We involved additional independent service user researchers to validate the classifications through two steps:

1.
Two service users coded the tweets as stigmatising or not and if they disagreed on the classifications, a third service user researcher resolved the coding to produce the final classification.
2.
To verify the final classifications of the tweets, a fourth service user researcher coded a random 20% sample.

Feature engineering

Feature engineering is the application of domain knowledge to potential model inputs, with the goal of creating a feature set that is optimised to predict stigma²². A list of features is provided below. We extracted features based on previous twitter work and features that were identified by our service user advisory group are indicated with a *

1.
Sentiment: Sentiment analysis has been used to extract people’s opinions on healthcare-related topics²³. Sentiment identifies positive, neutral, or negative text and we considered this to be an important feature in stigma detection (scores closer to −1 are very negative, +1 are very positive and 0 is neutral). Sentiment for each tweet was analysed using a python library called TextBlob. Words with a stronger degree of sentiment will have a greater influence on the score and we considered this to be an important feature in stigma detection.
2.
Subjectivity: Subjectivity refers to personal opinion, emotion or judgement, and stigmatising tweets might be more subjective (scores closer to +1 and factual information scores closer to 0). Each tweet was analysed to score the subjectivity of its content again using TextBlob. We wanted to investigate whether stigmatising tweets were more subjective in nature than non-stigmatising tweets.
3.
Length of tweet: Shorter tweets are also associated with stronger opinions²⁴, and we test whether, stigmatising tweets, which are based more in opinion than fact, are shorter than non-stigmatising tweets.
4.
Punctuation*: Each tweet was analysed for the proportion of punctuation it contained to investigate whether stigmatising tweets contained more punctuations (e.g., exclamations marks) than non-stigmatising tweets. The improper use of grammar has been associated with stigma in tweets⁸ so we tested suggested how the proportion of punctuation in tweets is associated with stigma.
5.
The number of uppercase words*: The YPMHAG noted that anger or rage is quite often expressed by writing in uppercase and we investigated whether stigmatising tweets were characterised by this feature.
6.
The average word length of a tweet: This was computed by taking the sum of the length of all the words in a tweet and dividing it by the total length of the tweet.
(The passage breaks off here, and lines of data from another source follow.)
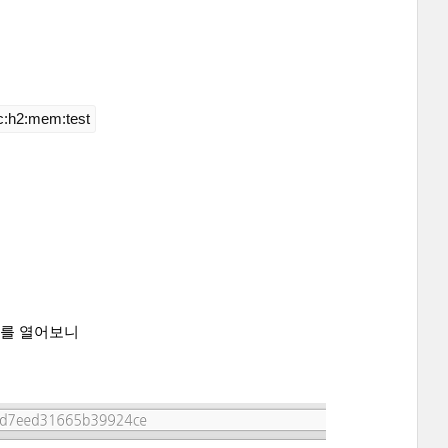
c:h2:mem:test
구를 열어보니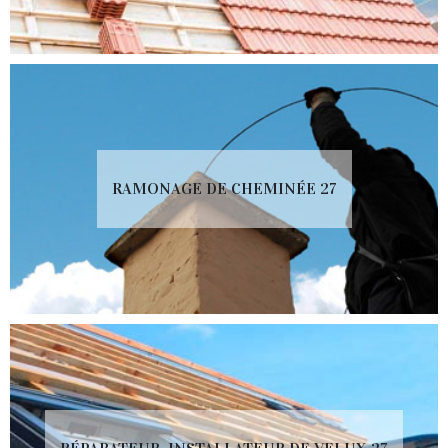
RAMONAGE DE CHEMINÉE 27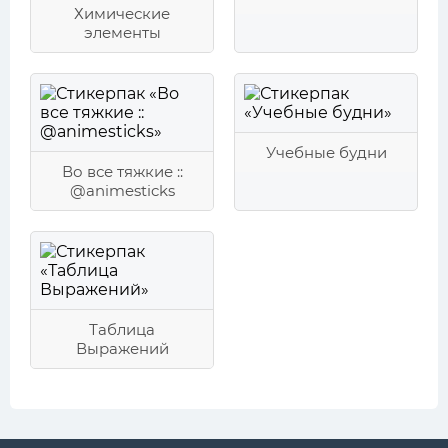
Химические
элементы
Учебные будни
Во все тяжкие ::
@animesticks
Таблица
Выражений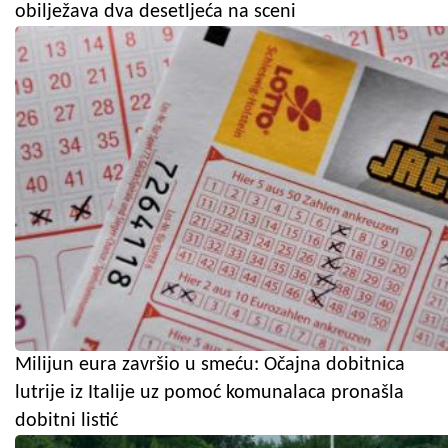
obilježava dva desetljeća na sceni
Milijun eura završio u smeću: Očajna dobitnica
lutrije iz Italije uz pomoć komunalaca pronašla
dobitni listić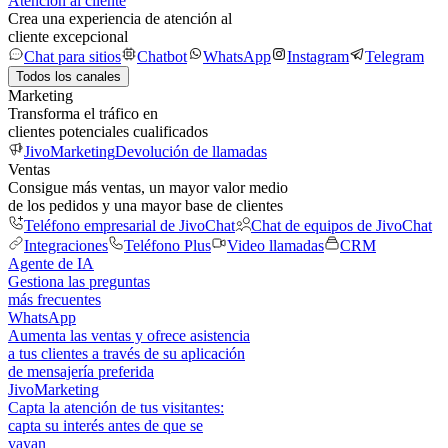
Atención al cliente
Crea una experiencia de atención al
cliente excepcional
Chat para sitios
Chatbot
WhatsApp
Instagram
Telegram
Todos los canales
Marketing
Transforma el tráfico en
clientes potenciales cualificados
JivoMarketing
Devolución de llamadas
Ventas
Consigue más ventas, un mayor valor medio
de los pedidos y una mayor base de clientes
Teléfono empresarial de JivoChat
Chat de equipos de JivoChat
Integraciones
Teléfono Plus
Video llamadas
CRM
Agente de IA
Gestiona las preguntas
más frecuentes
WhatsApp
Aumenta las ventas y ofrece asistencia
a tus clientes a través de su aplicación
de mensajería preferida
JivoMarketing
Capta la atención de tus visitantes:
capta su interés antes de que se
vayan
The average word length is an indicator of readability²⁵ and we test whether stigmatising tweets are more or less readable based on their average word length.
7.
The number of words in a tweet: Using fewer words is associated with a ‘clear communication goal’ which indicates negative emotion rather than objectivity²⁶. We tested if stigmatising tweets used fewer words than non-stigmatising tweets.
8.
The number of characters in a tweet: Twitter had increased its character limit to prevent people from ‘cramming their thoughts’²⁷. It is therefore thought that as a user approaches the character limit (an increase in number of characters), they are having to put more thought into what they say, to ensure it is captured within the limit. We test whether stigmatising tweets are not well thought out as they may contain fewer characters.
9.
The number of hashtags in a tweet*: YPMHAG members indicated that they would come across negative content while using hashtag search options.
10.
The number of numeric characters in a tweet*: Members of the YPMHAG hypothesised that stigmatising content may contain words where a letter is replaced by its numerical form (e.g., the letter ‘A’ replaced with the number ‘4’).

Data Analysis of service user manual coded tweets

The selection of relevant features, and the elimination of irrelevant ones, is still one of the central problems in machine learning²⁸. Removing inappropriate features will minimise noise when fitting models²⁹. We tested all features against the service user manually coded tweets to investigate whether our engineered features differed between the stigmatising and non-stigmatising tweets using independent sample, two-sided t-tests. Only significant features were then entered into the models.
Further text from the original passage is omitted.